I think thinking about it in relation to the English word might be helpful. We also have an underworld connotation to the word "shade." Shades of Stalin! And yet, though that exists, we never make that connection when we talk about the "pleasant shade of a tree."
Now, in slang, kids started using "throwing shade" at someone, i.e. putting them down/insulting them. There too both shadows and ghosts are entirely absent from that usage.
Now, it's possible for a Latin author to make a pun, like your nemus umbrosum example, but it's definitely not necessary to always think there's a pun, especially since meaning (2) is not the primary meaning, but a developed, metaphorical meaning.
What helps solidify disassociating the two is the near (total?) absence of prose uses of umbrae as "ghosts." At least Lewis & Short note that it was poetical and made its way into prose rather late. The closest you get (looking at the OLD now) is Cic. Rab. Post. 41, but that's even closer to the English "shadow" than the dead umbra, in that he's not literally dead.

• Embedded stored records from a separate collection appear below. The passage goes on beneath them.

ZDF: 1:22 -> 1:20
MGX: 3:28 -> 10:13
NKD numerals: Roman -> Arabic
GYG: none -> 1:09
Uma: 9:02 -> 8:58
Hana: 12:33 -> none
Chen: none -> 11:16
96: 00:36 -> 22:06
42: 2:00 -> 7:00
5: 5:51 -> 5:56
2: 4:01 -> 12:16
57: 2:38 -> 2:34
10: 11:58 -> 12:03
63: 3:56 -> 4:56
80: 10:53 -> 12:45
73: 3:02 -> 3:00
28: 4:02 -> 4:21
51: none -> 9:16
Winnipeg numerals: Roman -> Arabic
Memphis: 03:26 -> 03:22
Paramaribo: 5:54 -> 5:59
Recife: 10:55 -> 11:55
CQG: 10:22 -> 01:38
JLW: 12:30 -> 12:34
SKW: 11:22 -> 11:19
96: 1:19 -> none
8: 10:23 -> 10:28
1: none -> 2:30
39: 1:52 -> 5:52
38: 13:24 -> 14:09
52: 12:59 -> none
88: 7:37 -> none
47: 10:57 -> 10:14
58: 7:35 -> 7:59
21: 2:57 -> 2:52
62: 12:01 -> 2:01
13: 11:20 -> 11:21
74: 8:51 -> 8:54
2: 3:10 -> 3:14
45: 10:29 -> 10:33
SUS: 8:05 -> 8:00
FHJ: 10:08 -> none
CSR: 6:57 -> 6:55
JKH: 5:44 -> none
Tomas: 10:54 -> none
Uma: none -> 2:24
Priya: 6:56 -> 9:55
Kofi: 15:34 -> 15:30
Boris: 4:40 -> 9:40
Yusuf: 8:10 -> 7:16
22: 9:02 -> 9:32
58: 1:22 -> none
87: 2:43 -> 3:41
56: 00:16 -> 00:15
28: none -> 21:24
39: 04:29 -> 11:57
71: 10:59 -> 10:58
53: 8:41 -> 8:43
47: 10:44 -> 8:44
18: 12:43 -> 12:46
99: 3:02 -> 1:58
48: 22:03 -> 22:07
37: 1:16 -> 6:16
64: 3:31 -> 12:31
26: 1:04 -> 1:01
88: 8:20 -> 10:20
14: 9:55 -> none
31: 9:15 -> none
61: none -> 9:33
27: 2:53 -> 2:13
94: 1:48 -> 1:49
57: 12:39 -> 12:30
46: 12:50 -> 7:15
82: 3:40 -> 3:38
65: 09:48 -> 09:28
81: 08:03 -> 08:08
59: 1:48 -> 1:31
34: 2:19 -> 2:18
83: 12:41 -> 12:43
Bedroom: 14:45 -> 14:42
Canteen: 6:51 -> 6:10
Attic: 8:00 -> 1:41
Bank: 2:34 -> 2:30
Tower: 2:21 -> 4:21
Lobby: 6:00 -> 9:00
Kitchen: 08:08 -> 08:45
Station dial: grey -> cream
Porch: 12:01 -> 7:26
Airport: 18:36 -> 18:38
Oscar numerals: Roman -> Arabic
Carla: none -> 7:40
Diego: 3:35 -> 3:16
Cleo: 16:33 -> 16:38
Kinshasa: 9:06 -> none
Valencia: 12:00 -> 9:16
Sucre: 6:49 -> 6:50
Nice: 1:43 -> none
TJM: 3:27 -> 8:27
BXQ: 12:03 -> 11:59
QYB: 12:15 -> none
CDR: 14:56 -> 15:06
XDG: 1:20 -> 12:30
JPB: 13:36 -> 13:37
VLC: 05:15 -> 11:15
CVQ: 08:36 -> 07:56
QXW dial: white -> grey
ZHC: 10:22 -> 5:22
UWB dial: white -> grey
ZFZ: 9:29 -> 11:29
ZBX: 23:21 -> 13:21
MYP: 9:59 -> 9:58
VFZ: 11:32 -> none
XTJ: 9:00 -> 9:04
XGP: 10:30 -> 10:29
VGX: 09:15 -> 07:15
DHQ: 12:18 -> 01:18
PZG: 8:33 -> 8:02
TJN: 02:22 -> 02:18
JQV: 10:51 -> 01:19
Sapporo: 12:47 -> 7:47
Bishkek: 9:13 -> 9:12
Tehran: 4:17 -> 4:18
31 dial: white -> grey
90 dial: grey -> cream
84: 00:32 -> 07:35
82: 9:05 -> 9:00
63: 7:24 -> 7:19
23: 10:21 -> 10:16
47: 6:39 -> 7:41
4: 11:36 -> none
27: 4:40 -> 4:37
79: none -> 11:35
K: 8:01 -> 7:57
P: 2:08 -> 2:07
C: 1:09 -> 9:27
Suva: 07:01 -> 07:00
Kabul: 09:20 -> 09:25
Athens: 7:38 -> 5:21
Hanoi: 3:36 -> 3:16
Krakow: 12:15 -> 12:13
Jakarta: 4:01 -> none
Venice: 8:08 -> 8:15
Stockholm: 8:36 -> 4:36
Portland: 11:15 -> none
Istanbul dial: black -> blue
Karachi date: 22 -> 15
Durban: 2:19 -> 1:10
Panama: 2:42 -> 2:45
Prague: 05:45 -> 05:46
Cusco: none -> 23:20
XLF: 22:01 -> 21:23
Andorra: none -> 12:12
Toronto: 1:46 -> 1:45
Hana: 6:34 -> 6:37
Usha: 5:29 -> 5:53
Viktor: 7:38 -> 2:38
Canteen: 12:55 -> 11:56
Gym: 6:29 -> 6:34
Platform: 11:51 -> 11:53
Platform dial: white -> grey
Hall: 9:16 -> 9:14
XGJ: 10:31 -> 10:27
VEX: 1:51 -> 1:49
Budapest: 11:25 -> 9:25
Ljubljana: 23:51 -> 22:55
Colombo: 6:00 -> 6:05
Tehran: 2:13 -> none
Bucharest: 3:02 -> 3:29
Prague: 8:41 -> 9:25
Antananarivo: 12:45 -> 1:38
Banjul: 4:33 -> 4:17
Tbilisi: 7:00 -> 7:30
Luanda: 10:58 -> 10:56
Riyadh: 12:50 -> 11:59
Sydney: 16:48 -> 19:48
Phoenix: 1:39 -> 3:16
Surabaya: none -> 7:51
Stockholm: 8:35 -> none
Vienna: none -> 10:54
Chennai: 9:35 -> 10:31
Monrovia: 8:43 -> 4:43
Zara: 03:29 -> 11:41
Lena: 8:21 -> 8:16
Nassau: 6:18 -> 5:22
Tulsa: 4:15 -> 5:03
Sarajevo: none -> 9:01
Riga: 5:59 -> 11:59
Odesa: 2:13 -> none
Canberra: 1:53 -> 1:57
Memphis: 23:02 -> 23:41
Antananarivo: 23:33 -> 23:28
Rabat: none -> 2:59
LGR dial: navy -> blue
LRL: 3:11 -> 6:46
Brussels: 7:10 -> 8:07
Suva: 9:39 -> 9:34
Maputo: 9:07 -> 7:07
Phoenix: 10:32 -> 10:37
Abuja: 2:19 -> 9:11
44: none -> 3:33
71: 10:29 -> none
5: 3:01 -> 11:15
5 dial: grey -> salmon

But if, O judges, you wish to know the truth,—if the liberality of Caius Caesar, which is very great to every one, had not been quite incredible towards my client, we should long since have ceased to have Postumus among us in the forum. He, by himself, took upon himself the burden of many of Postumus's friends; and those responsibilities, which during the prosperity of Postumus many of his friends supported by dividing them, now that he is unfortunate, Caesar supports the whole of. You see, O judges, the shadow and phantom of a Roman knight preserved by the assistance and good faith of one single friend. Nothing can be taken from him except this image of his former dignity, and that Caesar by himself preserves and maintains. And that, even amid his greatest distresses, is still to be attributed to him in an eminent degree.
Livy (40.56.9) appears to be the earliest prose use of it as a synonym for manes.
But he was more sick in mind than in body. He was a prey to gloomy fears and sleeplessness; again and again the form and shade of his innocent murdered son threw him into violent agitation.
All these seems to me to suggest reading the two meanings in the opposite way. It's not so much that a shady place is good for ghosts, but that ghosts are shadowy.